How do you trade a support and resistance bounce?

To trade a support bounce, wait for price to pull back to a well-established support level and look for a confirmation signal — such as a bullish candlestick pattern (hammer, engulfing), a bounce with increasing volume, or an RSI reading below 40 turning back up. Enter long with a stop loss just below the support level and target the next resistance level.

Are round numbers important in support and resistance?

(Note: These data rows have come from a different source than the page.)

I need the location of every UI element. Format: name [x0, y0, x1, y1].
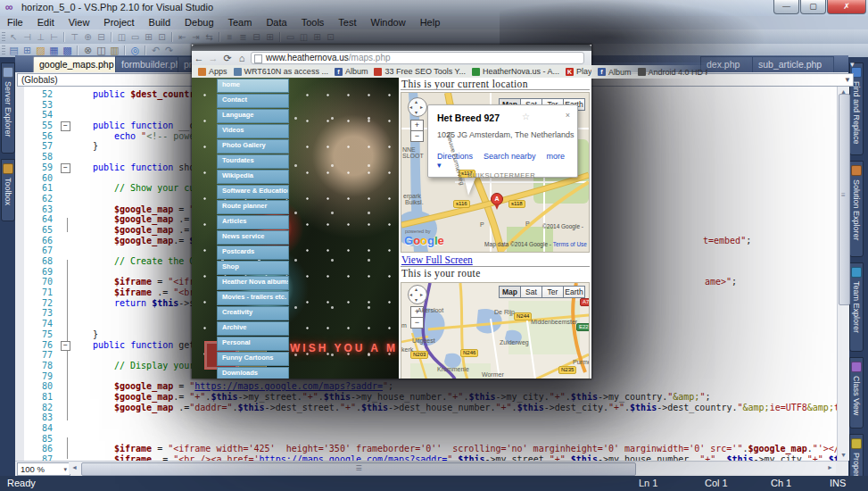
zoom-out-button[interactable]: −: [410, 130, 424, 142]
site-menu-creativity[interactable]: Creativity: [217, 306, 289, 320]
horizontal-scroll-track[interactable]: ◄ ☰ ►: [69, 462, 836, 474]
map-route[interactable]: ▴ ▾ ◂ ▸ + − MapSatTerEarth N244N246N203N…: [401, 282, 590, 379]
zoom-out-button[interactable]: −: [410, 317, 424, 329]
toolbar-icon[interactable]: ⊡: [324, 32, 337, 42]
site-menu-shop[interactable]: Shop: [217, 261, 289, 275]
menu-tools[interactable]: Tools: [294, 16, 332, 29]
toolbar-icon[interactable]: ⊕: [81, 32, 95, 42]
toolbar-icon[interactable]: ⊢: [47, 32, 61, 42]
bookmark-item[interactable]: HeatherNova.us - A...: [472, 67, 559, 76]
toolbar-icon[interactable]: ▭: [128, 32, 142, 42]
map-current-location[interactable]: ▴ ▾ ◂ ▸ + − MapSatTerEarth A Het Breed 9…: [401, 92, 590, 253]
toolbar-icon[interactable]: ◫: [115, 32, 128, 42]
site-menu-postcards[interactable]: Postcards: [217, 246, 289, 260]
menu-edit[interactable]: Edit: [30, 16, 62, 29]
pan-right-icon[interactable]: ▸: [420, 291, 423, 297]
toolbar-icon[interactable]: ⊟: [95, 32, 108, 42]
maximize-button[interactable]: ▢: [800, 0, 826, 14]
site-menu-route-planner[interactable]: Route planner: [217, 200, 289, 214]
site-menu-tourdates[interactable]: Tourdates: [217, 154, 289, 169]
site-menu-downloads[interactable]: Downloads: [217, 367, 289, 379]
toolbar-icon[interactable]: ↖: [7, 32, 21, 42]
address-bar[interactable]: www.heathernova.us/maps.php: [251, 52, 584, 64]
horizontal-scroll-thumb[interactable]: ☰: [81, 462, 636, 476]
view-full-screen-link[interactable]: View Full Screen: [401, 254, 473, 265]
code-line-81[interactable]: 81$google_map.= "+".$this->my_street."+"…: [15, 392, 837, 403]
map-pan-control[interactable]: ▴ ▾ ◂ ▸: [408, 285, 427, 304]
menu-build[interactable]: Build: [142, 16, 178, 29]
toolbar-icon[interactable]: ≣: [236, 32, 250, 42]
menu-team[interactable]: Team: [221, 16, 260, 29]
site-menu-language[interactable]: Language: [217, 109, 289, 123]
bookmark-item[interactable]: 33 Free SEO Tools Y...: [374, 67, 466, 76]
site-menu-funny-cartoons[interactable]: Funny Cartoons: [217, 352, 289, 366]
site-menu-videos[interactable]: Videos: [217, 124, 289, 138]
editor-vertical-scrollbar[interactable]: ▲ ▼: [837, 87, 849, 461]
code-line-83[interactable]: 83: [15, 412, 837, 423]
menu-help[interactable]: Help: [413, 16, 448, 29]
toolbar-icon[interactable]: ▭: [284, 32, 297, 42]
tool-tab-server-explorer[interactable]: Server Explorer: [1, 62, 15, 154]
site-menu-archive[interactable]: Archive: [217, 321, 289, 336]
map-type-sat[interactable]: Sat: [520, 286, 542, 298]
map-pan-control[interactable]: ▴ ▾ ◂ ▸: [408, 97, 427, 117]
bookmark-item[interactable]: Android 4.0 HD Proj...: [638, 68, 707, 77]
close-icon[interactable]: ×: [566, 111, 570, 120]
toolbar-icon[interactable]: ⊟: [250, 32, 263, 42]
site-menu-wikipedia[interactable]: Wikipedia: [217, 170, 289, 184]
code-line-86[interactable]: 86$iframe = "<iframe width='425' height=…: [15, 444, 837, 454]
site-menu-software-education[interactable]: Software & Education: [217, 185, 289, 199]
bookmark-item[interactable]: KPlay Kamikaze Race,...: [566, 67, 591, 76]
bookmark-item[interactable]: fAlbum: [335, 67, 368, 76]
tool-tab-solution-explorer[interactable]: Solution Explorer: [849, 161, 864, 257]
tool-tab-team-explorer[interactable]: Team Explorer: [849, 262, 864, 352]
pan-left-icon[interactable]: ◂: [409, 291, 412, 297]
minimize-button[interactable]: —: [773, 0, 799, 14]
bookmark-item[interactable]: Apps: [198, 67, 227, 76]
code-line-87[interactable]: 87$iframe .= "<br /><a href='https://map…: [15, 454, 837, 461]
scroll-down-icon[interactable]: ▼: [838, 450, 849, 461]
fold-collapse-icon[interactable]: −: [61, 163, 70, 173]
reload-icon[interactable]: ⟳: [220, 53, 235, 64]
site-menu-contact[interactable]: Contact: [217, 94, 289, 108]
map-marker-a[interactable]: A: [491, 193, 503, 205]
info-link-search-nearby[interactable]: Search nearby: [484, 152, 536, 161]
editor-zoom-control[interactable]: 100 % ▾: [17, 462, 70, 476]
toolbar-icon[interactable]: ⊞: [310, 32, 324, 42]
toolbar-icon[interactable]: ⊡: [155, 32, 169, 42]
site-menu-heather-nova-albums[interactable]: Heather Nova albums: [217, 276, 289, 290]
pan-down-icon[interactable]: ▾: [415, 296, 417, 303]
menu-debug[interactable]: Debug: [178, 16, 220, 29]
vertical-scroll-thumb[interactable]: [839, 94, 850, 305]
code-line-85[interactable]: 85: [15, 434, 837, 445]
toolbar-icon[interactable]: ⊥: [34, 32, 47, 42]
toolbar-icon[interactable]: ⇥: [189, 32, 203, 42]
menu-file[interactable]: File: [0, 16, 30, 29]
pan-up-icon[interactable]: ▴: [415, 98, 417, 104]
home-icon[interactable]: ⌂: [235, 53, 249, 63]
bookmark-item[interactable]: fAlbum: [598, 68, 632, 77]
site-menu-home[interactable]: home: [217, 79, 289, 93]
fold-collapse-icon[interactable]: −: [61, 341, 70, 351]
map-type-ter[interactable]: Ter: [541, 286, 564, 298]
toolbar-icon[interactable]: ⊤: [68, 32, 81, 42]
toolbar-icon[interactable]: ⊣: [21, 32, 34, 42]
code-line-80[interactable]: 80$google_map = "https://maps.google.com…: [15, 381, 837, 392]
tool-tab-class-view[interactable]: Class View: [849, 357, 864, 429]
tab-list-chevron-icon[interactable]: ▾: [850, 60, 855, 69]
menu-data[interactable]: Data: [259, 16, 293, 29]
code-line-84[interactable]: 84: [15, 423, 837, 434]
toolbar-icon[interactable]: ≡: [223, 32, 236, 42]
forward-icon[interactable]: →: [206, 53, 220, 63]
menu-test[interactable]: Test: [331, 16, 363, 29]
toolbar-icon[interactable]: ⇤: [176, 32, 189, 42]
pan-up-icon[interactable]: ▴: [415, 286, 417, 292]
star-icon[interactable]: ☆: [522, 112, 530, 121]
back-icon[interactable]: ←: [192, 53, 206, 63]
close-button[interactable]: ✗: [827, 0, 866, 14]
map-type-earth[interactable]: Earth: [563, 286, 585, 298]
scroll-right-icon[interactable]: ►: [824, 462, 836, 473]
site-menu-articles[interactable]: Articles: [217, 215, 289, 229]
site-menu-personal[interactable]: Personal: [217, 337, 289, 351]
site-menu-news-service[interactable]: News service: [217, 230, 289, 245]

Yes. Round numbers like $100, $50, $200, or index levels like 5,000 on the S&P 500 are psychologically significant price levels. Large numbers of buy and sell orders cluster around these levels because traders, algorithms, and institutions place orders at round numbers. This makes them self-fulfilling support and resistance levels.

Final Verdict

Support and resistance are the foundation of all technical analysis. Every indicator in this series — RSI, MACD, Bollinger Bands, moving averages, and VWAP — works best when used in the context of key support and resistance levels. They are not a standalone strategy; they are the framework within which all other strategies operate.

Beginners

Start here. Master support and resistance before adding any indicators. Draw the key levels on a daily chart and observe how price reacts to them over several weeks.

Swing Traders

Use weekly and daily S&R levels to identify high-probability entry zones. Combine with RSI divergence and moving average confluence for the strongest setups.

Day Traders

Use prior day highs/lows and VWAP as your primary intraday levels. Combine with the breakout and role reversal strategies for high-probability intraday trades.

With all six parts of this Indicator Series now complete, you have a comprehensive technical analysis toolkit: RSI and MACD for momentum, Bollinger Bands for volatility, moving averages for trend, VWAP for intraday context, and support & resistance as the structural framework tying it all together.